### EXERCISE:
Retype exactly the lines from the one with "usic are also" down to the final line of the material below, both included, and nothing more.

### DATA PROVIDED:
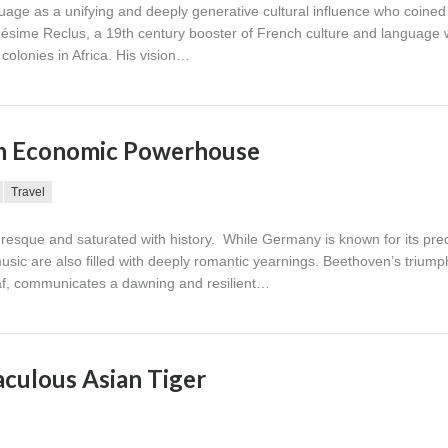
uage as a unifying and deeply generative cultural influence who coined
sime Reclus, a 19th century booster of French culture and language
colonies in Africa. His vision…
an Economic Powerhouse
Travel
uresque and saturated with history. While Germany is known for its prec
usic are also filled with deeply romantic yearnings. Beethoven’s trium
af, communicates a dawning and resilient…
aculous Asian Tiger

### ANSWER AREA:
usic are also filled with deeply romantic yearnings. Beethoven’s trium
af, communicates a dawning and resilient…
aculous Asian Tiger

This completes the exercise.